Question

An organic compound having molecular mass 60 is found to contain C = 20%, H =6.67% and N=46.67% while rest is oxygen. On heating it gives $N{{H}_{3}}$ along with a solid residue. The solid residue gives violet colour with the alkaline copper sulphate solution, the compound is:
A. $C{{H}_{3}}NCO$
B. $C{{H}_{3}}CON{{H}_{2}}$
C. ${{(N{{H}_{2}})}_{2}}CO$
D. $C{{H}_{3}}C{{H}_{2}}CON{{H}_{2}}$

Answer 1

Hint: It is a colourless, crystalline substance which decomposes before boiling. It is used as a fertilizer and feed supplement, as well as a starting material for the manufacture of plastic and drugs. It is the highest nitrogen containing fertilizer.

Complete answer:
Firstly, from the given question, we can write the ratio of the number of gram atoms among C, H, N and O as-
C : H : N : O = $\dfrac{20}{12}$ : $\dfrac{6.67}{1}$ : $\dfrac{46.67}{14}$ : $\dfrac{26.66}{16}$ = 1 : 4 :2 :1
We know that the atomic numbers of the atoms are: C = 6, H = 1, N = 7 and O = 8.
Now, we will calculate their percentages to their atomic masses.
Empirical formula = $C{{H}_{4}}{{N}_{2}}O$
Therefore, Empirical weight = 60g
Given, Molecular weight = 60g
Molecular formula = ${{(Empiricalformula)}_{n}}$
$n=\dfrac{Molecular Weight}{Empiricalweight}$ = $\dfrac{60}{60}$ = 1
So, molecular formula is ${{(N{{H}_{2}})}_{2}}CO$
When gently heated, urea loses ammonia to form Biuret.
${{H}_{2}}NCO-N{{H}_{2}}+NHCON{{H}_{2}}\xrightarrow{-
N{{H}_{3}}}{{H}_{2}}NCONHCON{{H}_{2}}$ (Biuret)
When an aqueous biuret solution is treated with sodium hydroxide solution and a drop of copper sulphate solution, a violet colour is produced.
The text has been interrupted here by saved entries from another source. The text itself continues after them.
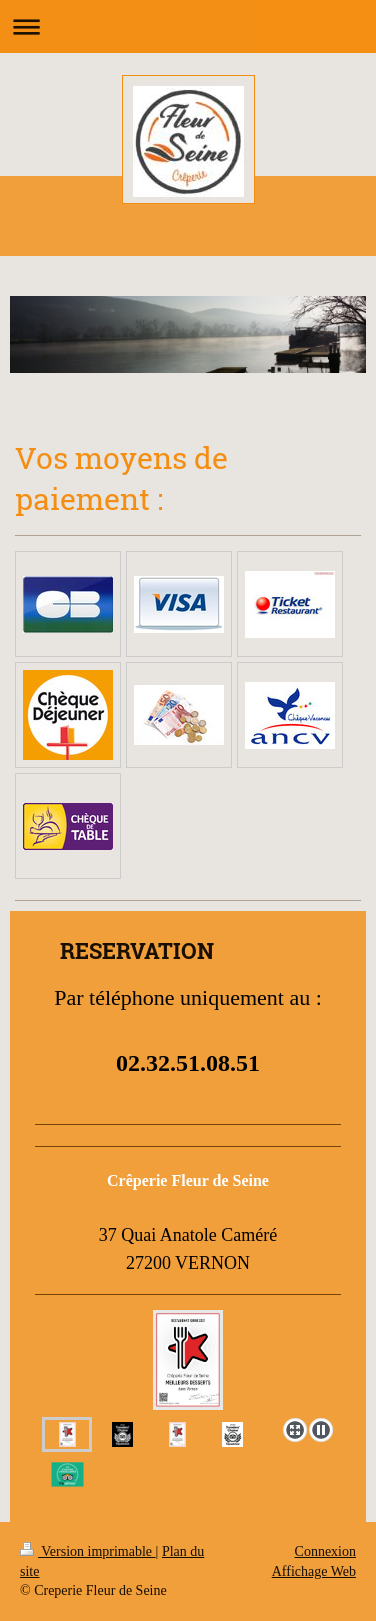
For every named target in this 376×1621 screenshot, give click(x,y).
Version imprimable (88, 1551)
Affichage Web (314, 1571)
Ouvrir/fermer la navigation (188, 26)
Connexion (325, 1551)
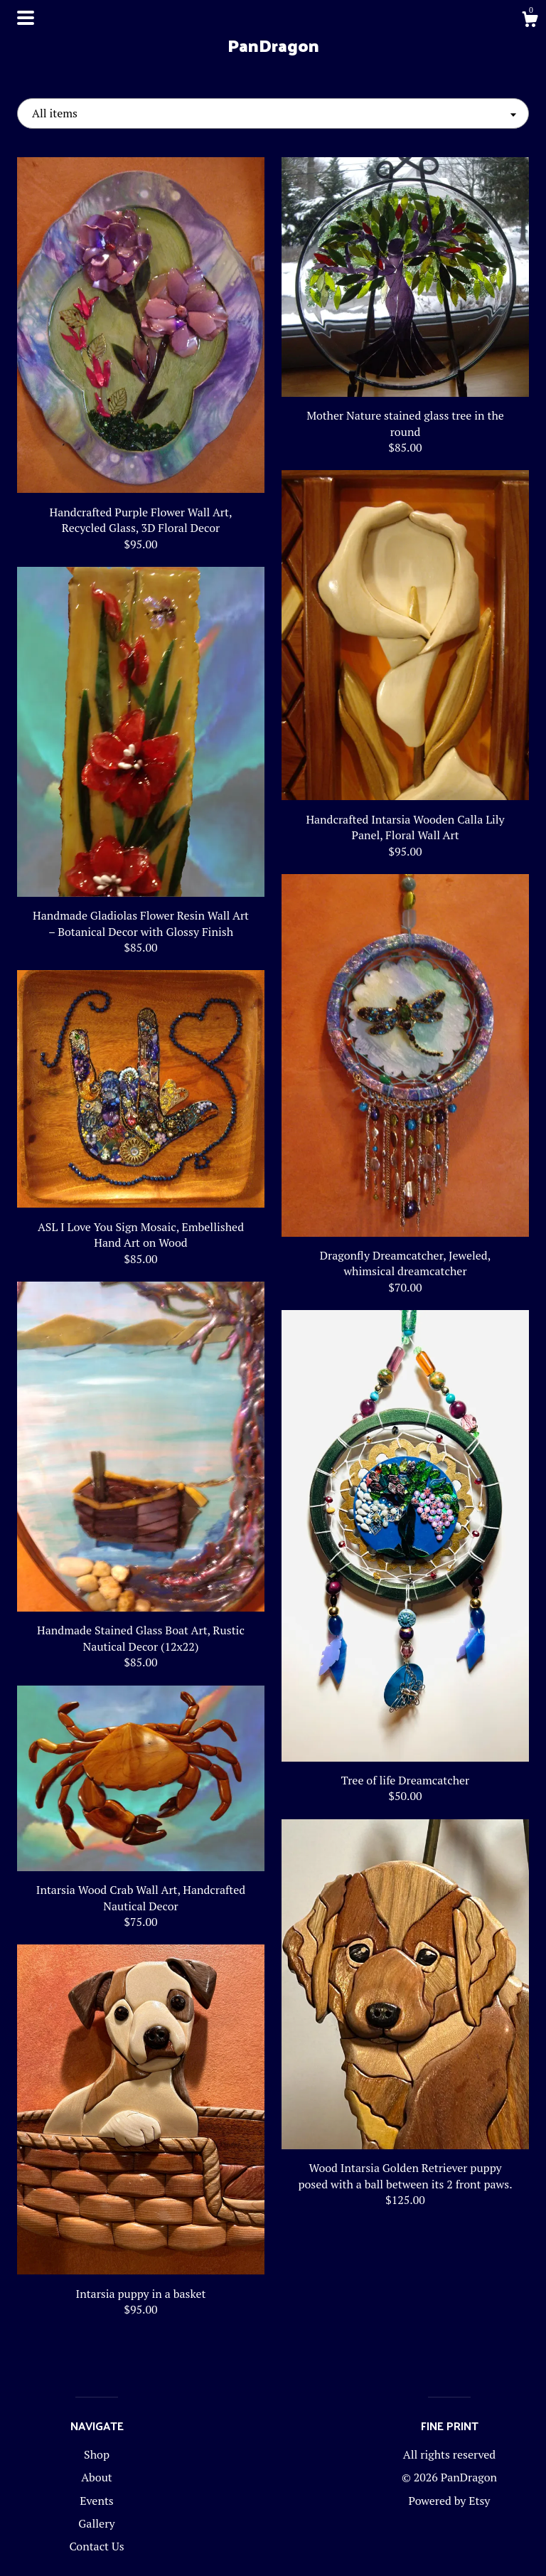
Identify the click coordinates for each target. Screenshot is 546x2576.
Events (97, 2500)
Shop (96, 2454)
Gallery (96, 2523)
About (96, 2477)
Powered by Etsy (450, 2500)
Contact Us (96, 2546)
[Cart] (529, 21)
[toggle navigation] (25, 18)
This is known as the Biuret.
Now, let’s know more about the compound.
Urea is a nitrogenous compound containing a carbonyl group attached to two amine groups with osmotic diuretic activity. Urea is a highly soluble organic compound formed in the liver from ammonia used by the deamination of amino acids. Urea appears as solid odourless white crystals.
Therefore, the compound which formed is ${{(N{{H}_{2}})}_{2}}CO$

Note: Biuret test, also known as Piotrowski’s test, is a chemical test used for detecting the presence of peptide bonds. In the presence of peptides, a copper (II) ion forms mauve-coloured coordination complexes in an alkaline solution.